Benio held the torch closer to the wall to make sure they were looking at the same thing. “This stone? Why? It doesn’t do anything except look nice.”

“People have a distorted sense of value, I guess.”

He thought about how much the Tyranny’s friends convinced everyone that diamonds were worth their paychecks. They weren’t of course. There were a thousand times more diamonds than there were soccer balls. Yet one was supposed to be valuable even though it was plentiful and did nothing, while the other was handmade and gave people enjoyment. All because the Tyranny’s friends convinced everyone it should be that way. The same went with the pretend money the Tyranny printed, which had no value other than what they could convince people it had. Unlike diamonds and the printing of magic money, rubies actually were fairly rare.

Benio pointed to the sparkling walls and said, “Sometimes, the women come here and take the stones to make necklaces and bracelets, but they don’t get much for them.
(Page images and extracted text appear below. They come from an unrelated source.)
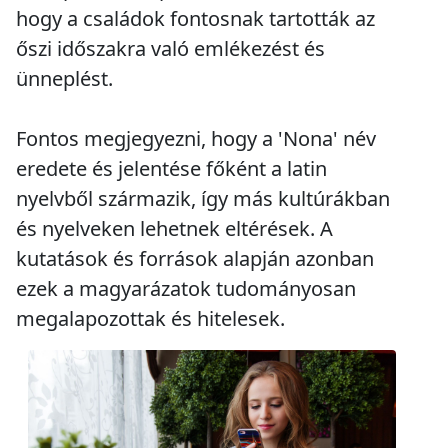
hogy a családok fontosnak tartották az
őszi időszakra való emlékezést és
ünneplést.
Fontos megjegyezni, hogy a 'Nona' név
eredete és jelentése főként a latin
nyelvből származik, így más kultúrákban
és nyelveken lehetnek eltérések. A
kutatások és források alapján azonban
ezek a magyarázatok tudományosan
megalapozottak és hitelesek.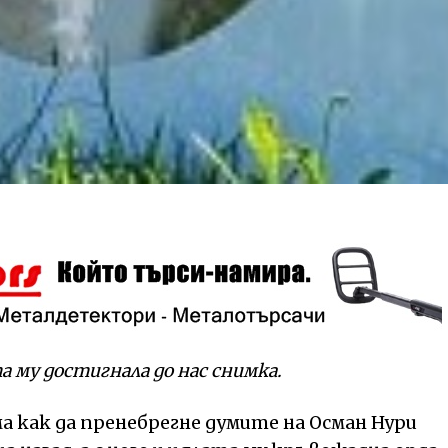
 му достигнала до нас снимка.
яма как да пренебрегне думите на Осман Нури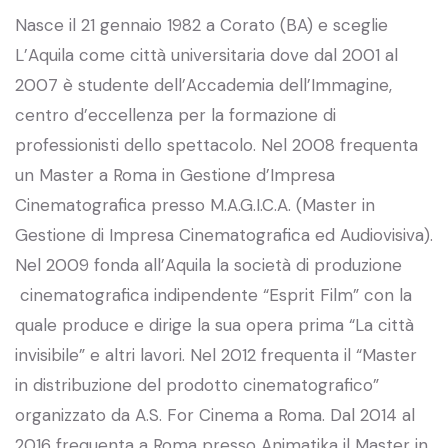
Nasce il 21 gennaio 1982 a Corato (BA) e sceglie
L’Aquila come città universitaria dove dal 2001 al
2007 è studente dell’Accademia dell’Immagine,
centro d’eccellenza per la formazione di
professionisti dello spettacolo. Nel 2008 frequenta
un Master a Roma in Gestione d’Impresa
Cinematografica presso M.A.G.I.C.A. (Master in
Gestione di Impresa Cinematografica ed Audiovisiva).
Nel 2009 fonda all’Aquila la società di produzione
cinematografica indipendente “Esprit Film” con la
quale produce e dirige la sua opera prima “La città
invisibile” e altri lavori. Nel 2012 frequenta il “Master
in distribuzione del prodotto cinematografico”
organizzato da A.S. For Cinema a Roma. Dal 2014 al
2016 frequenta a Roma presso Animatika il Master in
They are shiny, but they don’t actually do anything the way chickens and sheep and crops keep people fed and clothes and blankets keep people warm.”

“Our leaders treasure this more than the welfare of their people.”

The more Anderson looked around, the more he appreciated the immensity of the ruby deposits surrounding him. It wasn’t just carats or pounds or cubic feet, it was enough of the precious stone to fill the trunk of his car, his wife’s car, his neighbors’ cars. A blood-red fortune.

“What are you going to do with it?” he said.

Benio laughed. “Do with it? There is nothing to do. It is okay where it is.”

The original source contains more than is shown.